Hi Allen - nice work!

---------------------------

The real gold nugget of new info in this thread was that FINAL clarification you've dredged up re the serial number / dates on the bottom right corners. We've had a lot of discussion, in the hobby and on this forum, as to whether the serial numbers signified the "number of the day of the year" (as has been commonly assumed) or a more standard "Month-Day-Year" or "Day-Month-Year". I admit to have been leaning strongly toward the latter camp, only because the least complicated answer is usually the right one and that seemed to work well, with only one or two inconsistencies that could be accommodated by swapping Day/Month position on those few cards.

However in this case, your eagle eyes have spotted the key mention of the Bendix Race on the Thaden card and, indeed, that race used to take place in September each year (per my quick internet search). So, the ONLY POSSIBLE conclusion, that works for the numbering on that Thaden card, is indeed the "number of the day of the year" dating.

Thanks for 100% clearing this up!

----------------------------

Secondly, very cool that you found that photo that the Hughes artwork drawing for the Famous Aviator card was based upon.

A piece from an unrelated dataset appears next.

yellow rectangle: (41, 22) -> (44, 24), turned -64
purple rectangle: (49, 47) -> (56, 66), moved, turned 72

Pls clarify: Were you saying this was a publicity release that Hughes himself provided thru his PR department -- I didn't see attribution. It could also have been a wire service shot, too, tho much more likely was a PR still issued for use with permission, therefore putting him in position to request the likeness NOT be used. Very staged, perfect in composition, and a quick head and shoulders shot by media would probably not be as lovingly composed! So let's assume this WAS a copyrighted PR still. And while Heinz could easily have put its lawyers to work to deflect any pressure, if Hughes had pressed the matter about using the image, the question is probably "why bother" . . . tipping the cap to Mastro's theory. No good served getting into a needless legal battle with Hughes, so just pull the card if that's what he and his bottomless legal fund probably would demand.

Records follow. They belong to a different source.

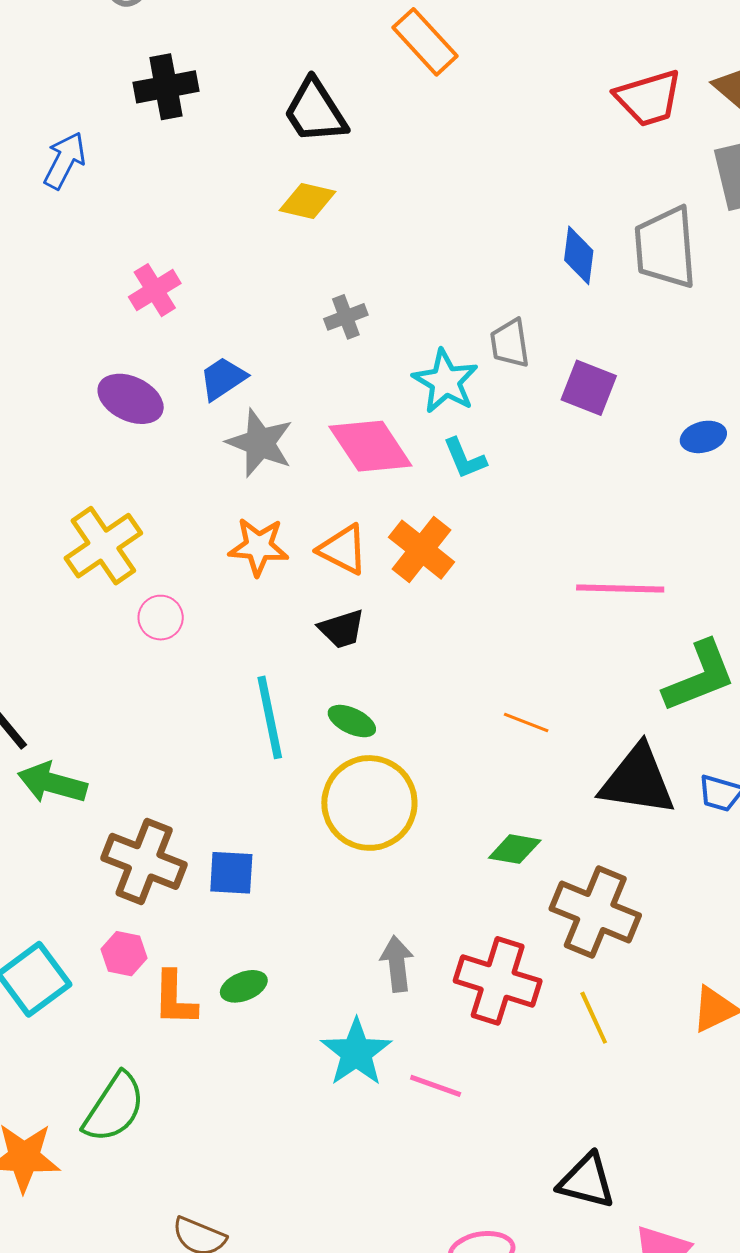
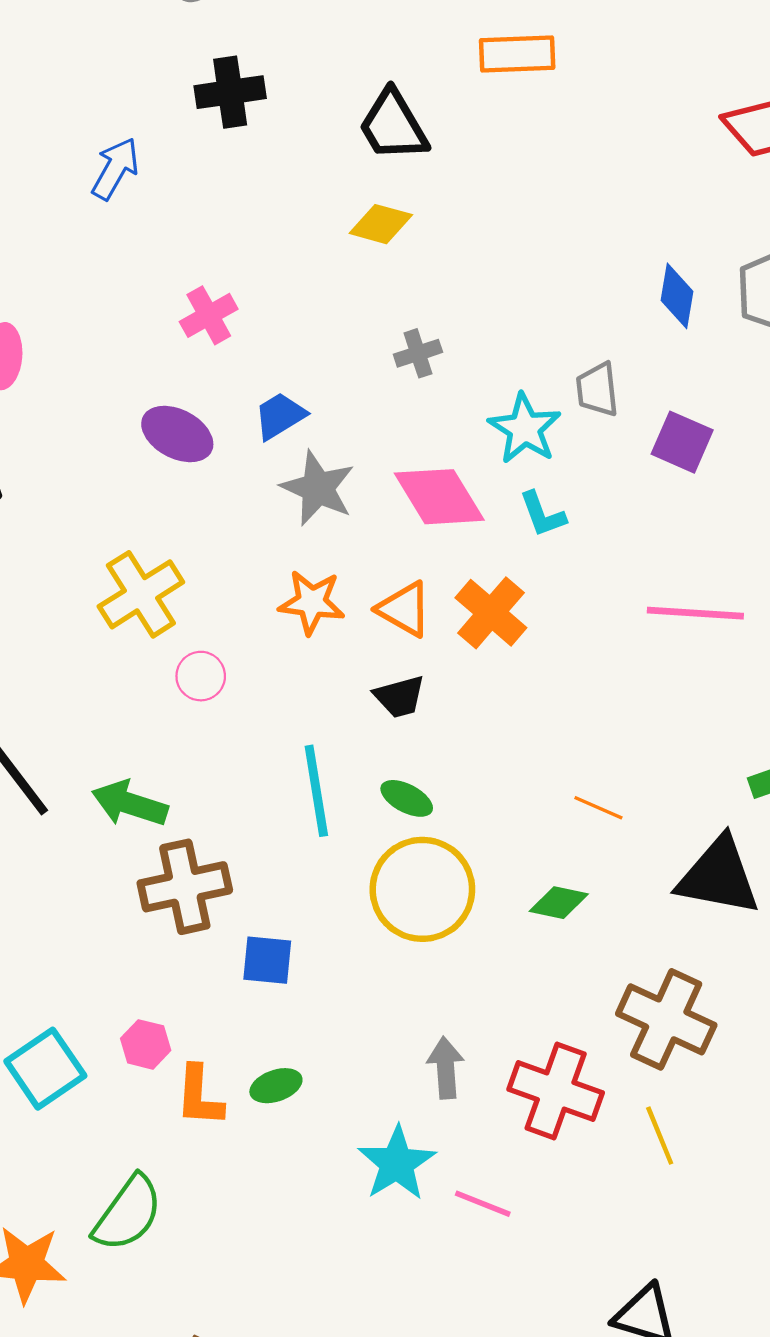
orange rectangle: (425, 42) -> (517, 54), turned -52
pink line: (620, 588) -> (695, 613), moved
green arrow: (52, 783) -> (130, 804), moved
green diamond: (515, 849) -> (559, 903), moved
brown cross: (144, 861) -> (185, 887), moved, turned -36

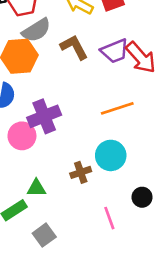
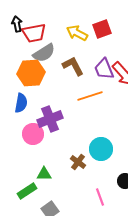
purple trapezoid: (115, 51) -> (104, 69), turned 90
orange line: (117, 108) -> (90, 96), moved
brown cross: (81, 172) -> (78, 162), turned -35

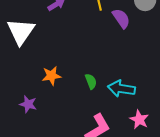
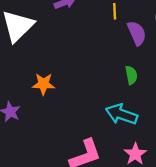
green semicircle: (91, 81) -> (131, 75), moved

-----------------------------

Re the other aviators, and speculating why their cards were pulled, note that we need to have the "reason" for retraction in place by early 1937, when Heinz made the switch on Earhart, Hawks, Musick and Ingalls . . . so the issues you mentioned (deaths, PR nightmare, etc.) which all took place later would not explain why Heinz yanked these other four.

-----------------------------

In any event, I really enjoyed your write-up.

THANKS.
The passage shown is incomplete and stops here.